= Lea Noemi =

American Yiddish actress

Lea Noemi, also known as Lea Eisenberg (1883–1973) was a Yiddish actress, who performed at the Yiddish Art Theater alongside Maurice Schwartz.

==Life==
Lea Noemi was born on November 10, 1883.

In the 1930s Noemi appeared in two Yiddish films made by Edgar G. Ulmer. She played the role of Gitl in Green Fields (1936), directed by Ulmer with Jacob Ben-Ami, and the role of Mariashe in The Singing Blacksmith (1938), directed by Ulmer alone.

Noemi played the title role in a New York stage production of Mirele Efros. Her New York Times obituarist claimed that she also reprised this role in Josef Berne's' 1939 film adaptation of Mirele Efros, though other sources suggest that Berta Gersten took the title role in the film.

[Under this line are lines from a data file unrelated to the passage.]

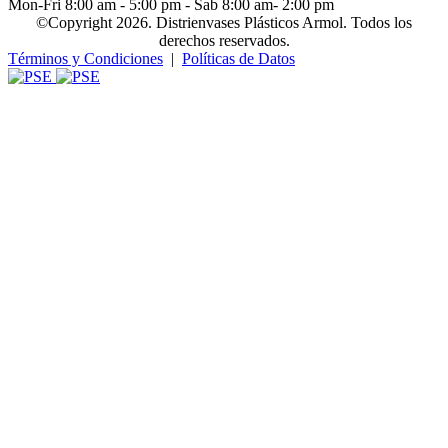
Mon-Fri 8:00 am - 5:00 pm - Sab 8:00 am- 2:00 pm
©Copyright 2026. Distrienvases Plásticos Armol. Todos los
derechos reservados.
Términos y Condiciones
|
Políticas de Datos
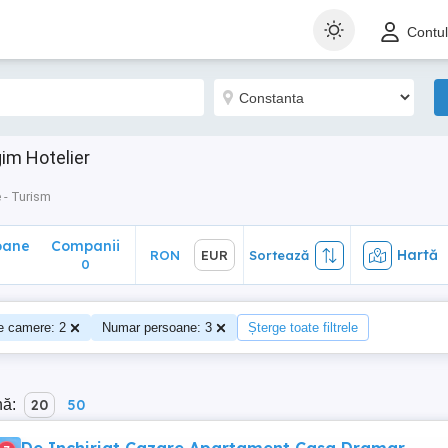
ane
Companii
Hartă
RON
EUR
Sortează
Contu
0
im Hotelier
 - Turism
oane
Companii
Hartă
RON
EUR
Sortează
0
e camere: 2
Numar persoane: 3
Șterge toate filtrele
nă:
20
50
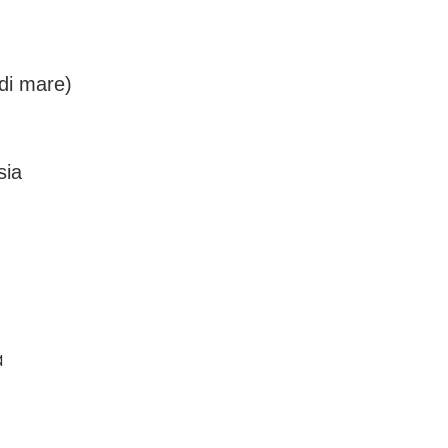
 di mare)
sia
a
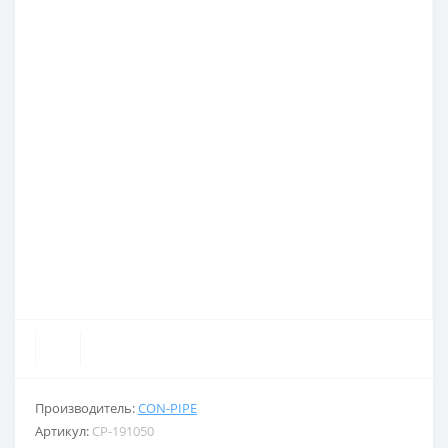
Производитель:
CON-PIPE
Артикул:
CP-191050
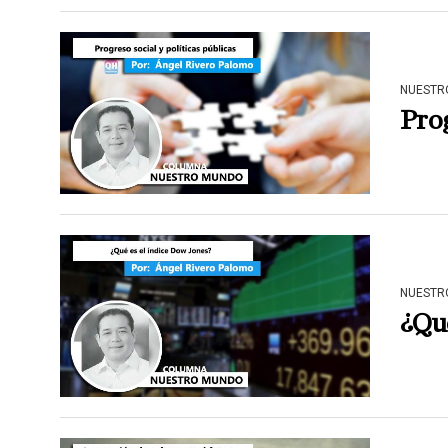
NUESTR
Prog
NUESTR
¿Qué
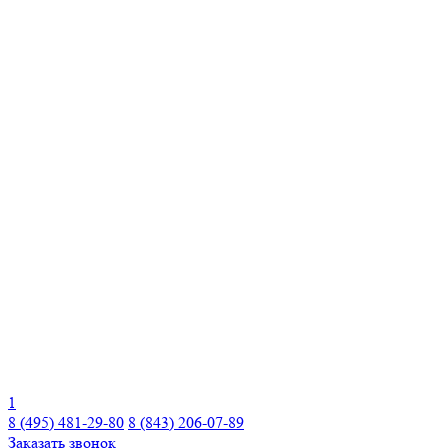
1
8 (495) 481-29-80
8 (843) 206-07-89
Заказать звонок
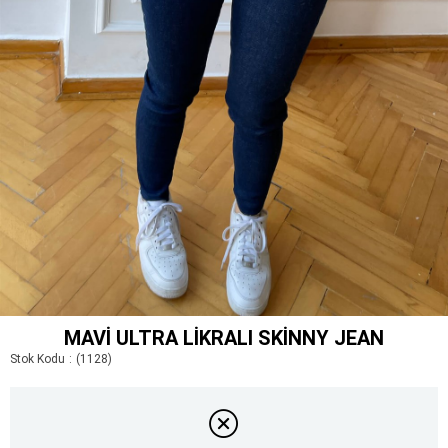
MAVI ULTRA LIKRALI SKINNY JEAN
Stok Kodu
(1128)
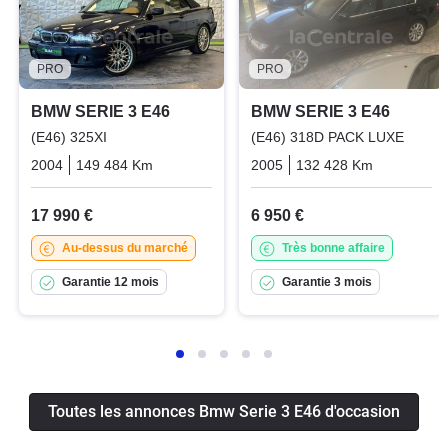
PRO
PRO
BMW SERIE 3 E46
BMW SERIE 3 E46
(E46) 325XI
(E46) 318D PACK LUXE
2004
149 484 Km
Manuelle
Essence
2005
132 428 Km
Manuelle
17 990 €
6 950 €
Au-dessus du marché
Très bonne affaire
Garantie 12 mois
Garantie 3 mois
Toutes les annonces Bmw Serie 3 E46 d'occasion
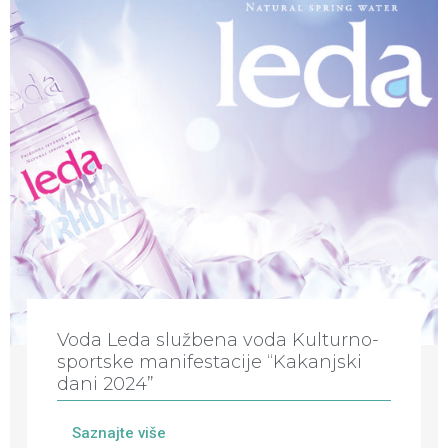
Voda Leda službena voda Kulturno-
sportske manifestacije “Kakanjski
dani 2024”
Saznajte više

In the 1950s Noemi acted in Deeds and Dreams, an Israeli comedy, in a performance at the New York Jewish Community Center sponsored by the Workmen's Circle.

Noemi married the sculptor Abraham Eisenberg (died 1959). She died on November 6, 1973, at St. Elizabeth's Hospital, New York City.

==Filmography==
- Green Fields / Grine Felder). 1936.
- The Singing Blacksmith / Yankel der Schmid. 1938.